1. Binary Classification: NF/DCM (Test Data)
| Metric | RF | LGBM | XGBoost |
|---|---|---|---|
| Accuracy | 0.99 | 0.99 | 0.97 |
| Balanced Accuracy | 0.99 | 0.99 | 0.97 |
| Precision | 0.97 | 0.97 | 0.94 |
| Recall | 1.00 | 1.00 | 1.00 |
| F1score | 0.99 | 0.99 | 0.97 |
| MCC | 0.97 | 0.97 | 0.94 |
2. External Validation: NF/DCM (External Data)
| Metric | RF | LGBM | XGBoost |
|---|---|---|---|
| Accuracy | 0.66 | 0.52 | 0.62 |
| Balanced accuracy | 0.58 | 0.48 | 0.55 |
| Precision | 0.69 | 0.63 | 0.68 |
| Recall | 0.84 | 0.62 | 0.79 |
| F1score | 0.76 | 0.63 | 0.73 |
| MCC | 0.18 | -0.04 | 0.12 |
3. Multiclass Classification (Test Data)
| Metric | RF | LGBM | XGBoost |
|---|---|---|---|
| Accuracy | 0.91 | 0.91 | 0.89 |
| Balanced accuracy | 0.50 | 0.53 | 0.49 |
| Precision | 0.83 | 0.91 | 0.82 |
| Recall | 0.91 | 0.91 | 0.89 |
| F1score | 0.86 | 0.88 | 0.85 |
| MCC | 0.84 | 0.84 | 0.82 |
Biological Interpretation
Using the 500 most important genes from the top 3 ensemble models (RF, LGBM, and XGBoost) in the NF/DCM task, we identified 94 consensus genes shared by at least two models, as shown in the Venn diagram in Figure 3A.
- Literature Comparison: When compared against established literature datasets, only one gene, MYH6 (myosin heavy chain 6), was shared. MYH6 is vital for cardiac muscle contraction, and its mutations are linked to cardiomyopathies and sudden cardiac death.
- Enrichment Analysis: GSE analysis using the Enrichr web server identified enriched ontologies related to myocardial infarction and HCM in the Phenotype-Genotype Integrator and OMIM Disease databases (Figure 3B).
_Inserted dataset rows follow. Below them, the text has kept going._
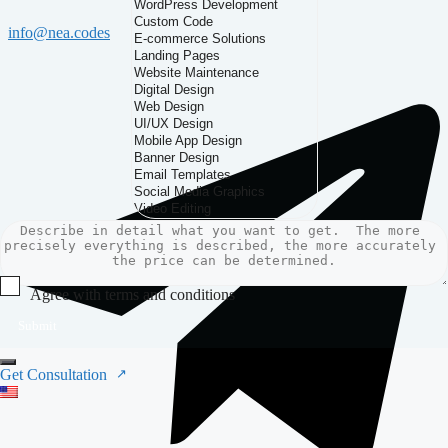
info@nea.codes
Agree with terms and conditions
Submit
Get Consultation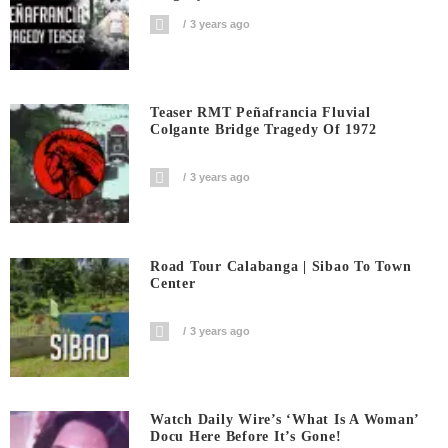
3 years ago
Teaser RMT Peñafrancia Fluvial
Colgante Bridge Tragedy Of 1972
3 years ago
Road Tour Calabanga | Sibao To Town
Center
3 years ago
Watch Daily Wire’s ‘What Is A Woman’
Docu Here Before It’s Gone!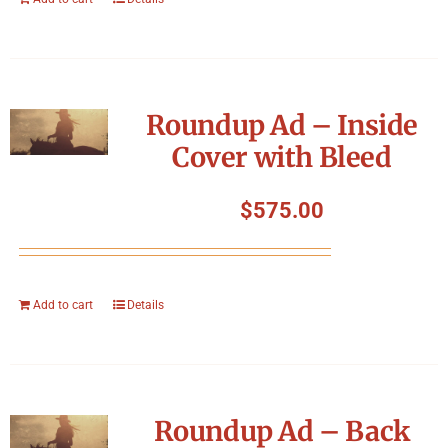
Roundup Ad – Inside
Cover with Bleed
$
575.00
Add to cart
Details
Roundup Ad – Back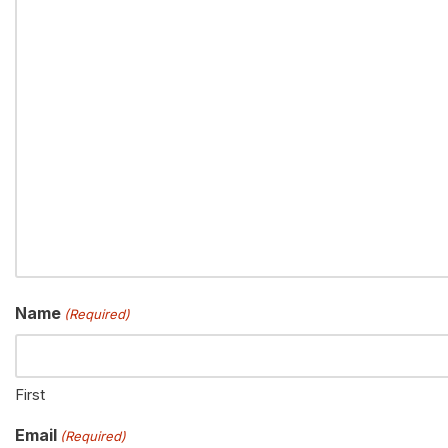
Name
(Required)
First
Email
(Required)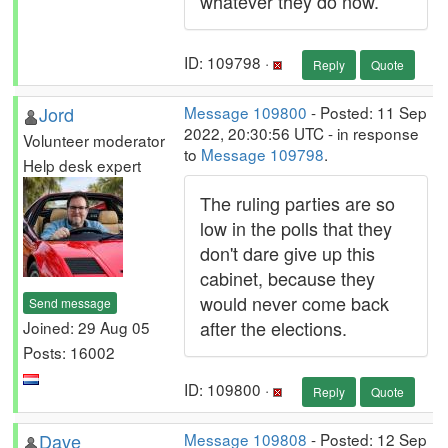
whatever they do now.
ID: 109798 ·
Reply
Quote
Jord
Message 109800
- Posted: 11 Sep
2022, 20:30:56 UTC - in response
Volunteer moderator
to
Message 109798
.
Help desk expert
The ruling parties are so
low in the polls that they
don't dare give up this
cabinet, because they
would never come back
Send message
after the elections.
Joined: 29 Aug 05
Posts: 16002
ID: 109800 ·
Reply
Quote
Dave
Message 109808
- Posted: 12 Sep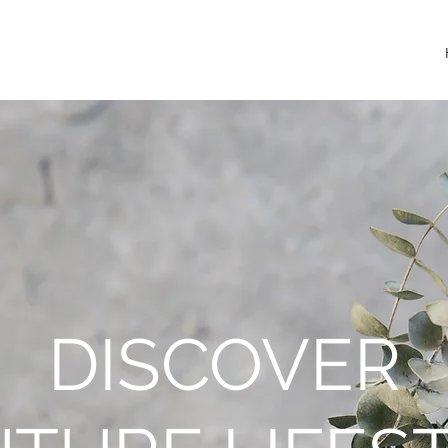
DISCOVER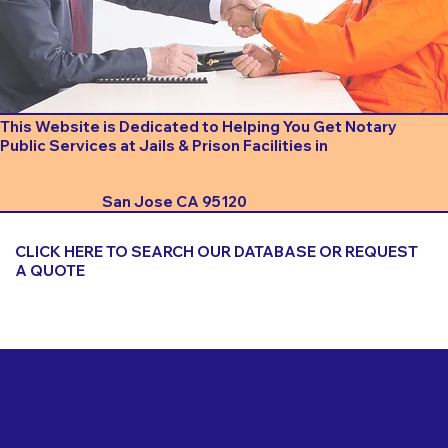
This Website is Dedicated to Helping You Get Notary
Public Services at Jails & Prison Facilities in
San Jose CA 95120
CLICK HERE TO SEARCH OUR DATABASE OR REQUEST
A QUOTE
Important Things to Consider When Booking a Notary
for a Jail or Prison Near
San Jose CA 95120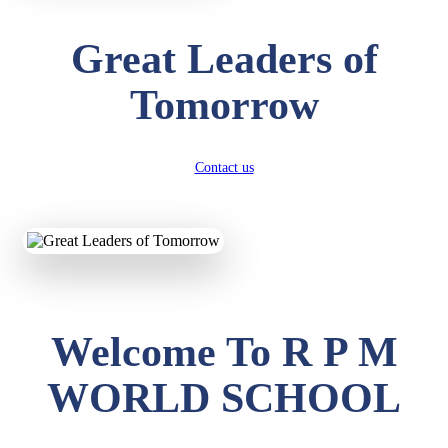
Great Leaders of
Tomorrow
Contact us
Welcome To R P M
WORLD SCHOOL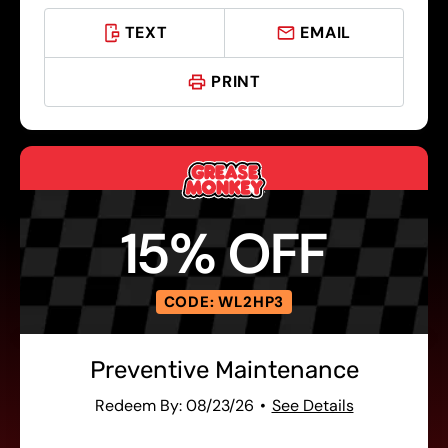
TEXT
EMAIL
PRINT
15% OFF
CODE: WL2HP3
Preventive Maintenance
Redeem By: 08/23/26
See Details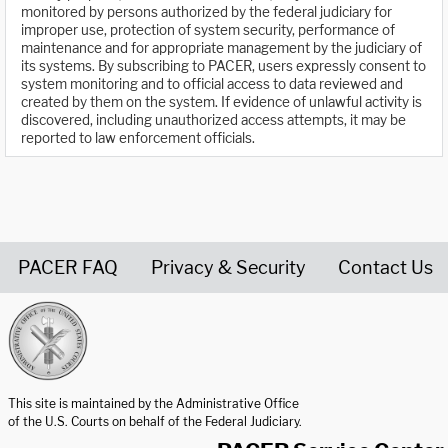
monitored by persons authorized by the federal judiciary for
improper use, protection of system security, performance of
maintenance and for appropriate management by the judiciary of
its systems. By subscribing to PACER, users expressly consent to
system monitoring and to official access to data reviewed and
created by them on the system. If evidence of unlawful activity is
discovered, including unauthorized access attempts, it may be
reported to law enforcement officials.
PACER FAQ
Privacy & Security
Contact Us
United States Courts home page
This site is maintained by the Administrative Office
of the U.S. Courts on behalf of the Federal Judiciary.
Figure 3. A) Venn diagram of the top 500 most important genes for DCM. B) Gene set enrichment results associated with heart diseases, obtained via Enrichr.
Web Application
Using the best-performing model of the NF vs. DCM task, we developed CardiomyoPred, a Streamlit web application that allows users to predict the cardiomyopathy etiology of heart tissue samples based on gene expression data for the 94 consensus genes. The source code for this web application is available in this GitHub repository.
Additional information
The complete information regarding the exploratory data analysis and selection of the best model, training and validation python scripts, hypterparameter tuning, and further details are available on the GitHub repository of this project and in the manuscript. The supplementary information of this project is available in Zenodo.